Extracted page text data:
--------------------

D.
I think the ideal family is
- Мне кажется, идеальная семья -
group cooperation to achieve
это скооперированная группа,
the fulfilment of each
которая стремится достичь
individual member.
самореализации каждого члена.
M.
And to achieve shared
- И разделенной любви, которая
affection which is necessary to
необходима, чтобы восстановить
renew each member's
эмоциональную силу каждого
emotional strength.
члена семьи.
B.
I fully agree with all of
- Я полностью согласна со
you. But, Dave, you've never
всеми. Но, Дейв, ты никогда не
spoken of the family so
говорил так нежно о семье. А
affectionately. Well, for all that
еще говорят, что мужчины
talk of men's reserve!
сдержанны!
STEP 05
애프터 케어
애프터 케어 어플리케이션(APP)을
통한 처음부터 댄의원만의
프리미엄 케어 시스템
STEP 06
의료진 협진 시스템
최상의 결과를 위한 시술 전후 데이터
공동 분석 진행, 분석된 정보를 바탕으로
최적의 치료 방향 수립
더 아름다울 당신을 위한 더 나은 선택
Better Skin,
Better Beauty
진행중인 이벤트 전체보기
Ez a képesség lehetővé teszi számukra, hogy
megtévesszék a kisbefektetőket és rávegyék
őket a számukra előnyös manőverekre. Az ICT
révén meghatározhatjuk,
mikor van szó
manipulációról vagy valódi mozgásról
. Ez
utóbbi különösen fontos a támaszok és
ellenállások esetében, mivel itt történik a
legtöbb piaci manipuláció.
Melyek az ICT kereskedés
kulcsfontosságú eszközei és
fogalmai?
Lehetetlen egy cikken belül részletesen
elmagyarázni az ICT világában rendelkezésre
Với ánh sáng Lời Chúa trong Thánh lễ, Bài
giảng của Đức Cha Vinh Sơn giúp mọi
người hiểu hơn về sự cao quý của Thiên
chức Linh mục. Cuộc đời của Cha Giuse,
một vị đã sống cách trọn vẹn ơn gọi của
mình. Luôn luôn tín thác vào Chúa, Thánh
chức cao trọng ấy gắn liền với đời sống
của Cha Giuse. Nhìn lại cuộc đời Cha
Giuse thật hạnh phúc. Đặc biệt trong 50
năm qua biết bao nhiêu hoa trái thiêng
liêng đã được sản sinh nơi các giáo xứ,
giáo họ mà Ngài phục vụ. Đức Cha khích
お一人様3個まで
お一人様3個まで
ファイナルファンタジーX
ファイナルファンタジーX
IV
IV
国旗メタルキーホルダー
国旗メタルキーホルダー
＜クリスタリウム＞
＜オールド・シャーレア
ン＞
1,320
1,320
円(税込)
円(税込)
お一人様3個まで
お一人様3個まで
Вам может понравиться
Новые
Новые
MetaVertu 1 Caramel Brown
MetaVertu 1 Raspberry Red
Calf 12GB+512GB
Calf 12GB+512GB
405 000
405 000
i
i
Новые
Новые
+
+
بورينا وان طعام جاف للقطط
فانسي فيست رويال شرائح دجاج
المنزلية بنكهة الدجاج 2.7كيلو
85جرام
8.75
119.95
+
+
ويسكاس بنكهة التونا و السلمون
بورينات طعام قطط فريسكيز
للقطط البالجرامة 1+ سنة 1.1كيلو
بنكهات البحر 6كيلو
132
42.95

--------------------

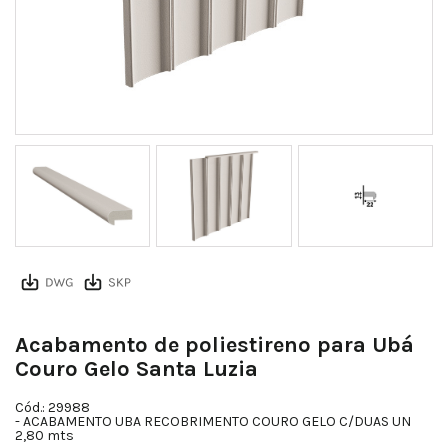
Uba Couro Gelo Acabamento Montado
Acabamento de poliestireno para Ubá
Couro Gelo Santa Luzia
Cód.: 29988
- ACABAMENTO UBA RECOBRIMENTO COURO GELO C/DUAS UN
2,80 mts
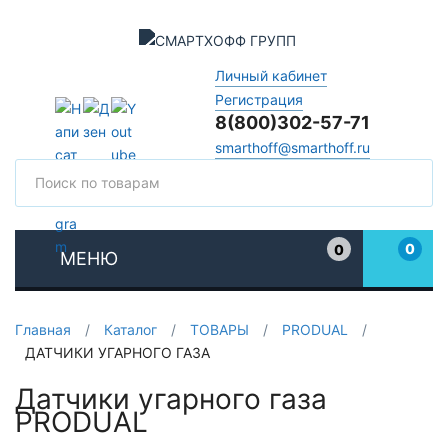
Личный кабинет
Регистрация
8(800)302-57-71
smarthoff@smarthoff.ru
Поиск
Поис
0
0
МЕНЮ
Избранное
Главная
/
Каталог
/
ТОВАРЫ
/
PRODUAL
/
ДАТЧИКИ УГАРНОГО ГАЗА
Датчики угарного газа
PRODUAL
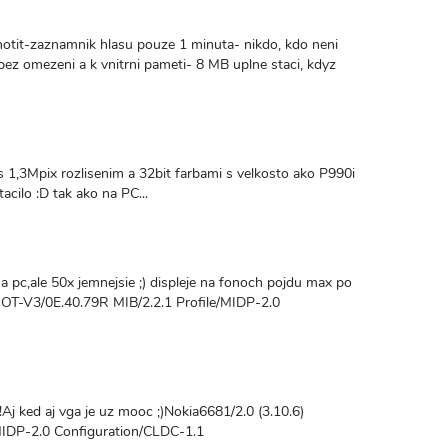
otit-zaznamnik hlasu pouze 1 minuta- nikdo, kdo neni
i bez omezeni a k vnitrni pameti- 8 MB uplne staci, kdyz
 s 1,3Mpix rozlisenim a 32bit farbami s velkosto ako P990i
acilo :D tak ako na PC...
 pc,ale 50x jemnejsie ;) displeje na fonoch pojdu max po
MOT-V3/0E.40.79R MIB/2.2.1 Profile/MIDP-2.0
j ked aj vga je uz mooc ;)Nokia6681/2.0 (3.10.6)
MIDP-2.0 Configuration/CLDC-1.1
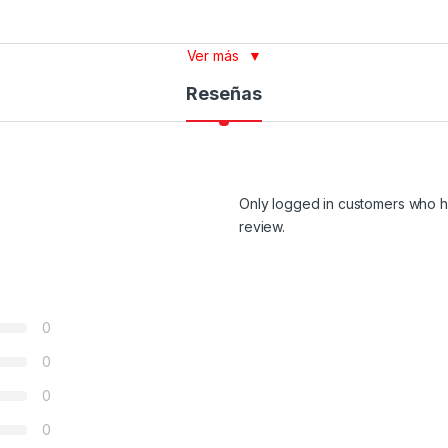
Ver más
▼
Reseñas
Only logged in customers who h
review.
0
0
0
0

--------------------

Retype only this portion of the data above: the line containing "affectionately. Well, for all that", the line containing "giảng của Đức Cha Vinh Sơn giúp mọi", and all lines between them, exactly.

affectionately. Well, for all that
еще говорят, что мужчины
talk of men's reserve!
сдержанны!
STEP 05
애프터 케어
애프터 케어 어플리케이션(APP)을
통한 처음부터 댄의원만의
프리미엄 케어 시스템
STEP 06
의료진 협진 시스템
최상의 결과를 위한 시술 전후 데이터
공동 분석 진행, 분석된 정보를 바탕으로
최적의 치료 방향 수립
더 아름다울 당신을 위한 더 나은 선택
Better Skin,
Better Beauty
진행중인 이벤트 전체보기
Ez a képesség lehetővé teszi számukra, hogy
megtévesszék a kisbefektetőket és rávegyék
őket a számukra előnyös manőverekre. Az ICT
révén meghatározhatjuk,
mikor van szó
manipulációról vagy valódi mozgásról
. Ez
utóbbi különösen fontos a támaszok és
ellenállások esetében, mivel itt történik a
legtöbb piaci manipuláció.
Melyek az ICT kereskedés
kulcsfontosságú eszközei és
fogalmai?
Lehetetlen egy cikken belül részletesen
elmagyarázni az ICT világában rendelkezésre
Với ánh sáng Lời Chúa trong Thánh lễ, Bài
giảng của Đức Cha Vinh Sơn giúp mọi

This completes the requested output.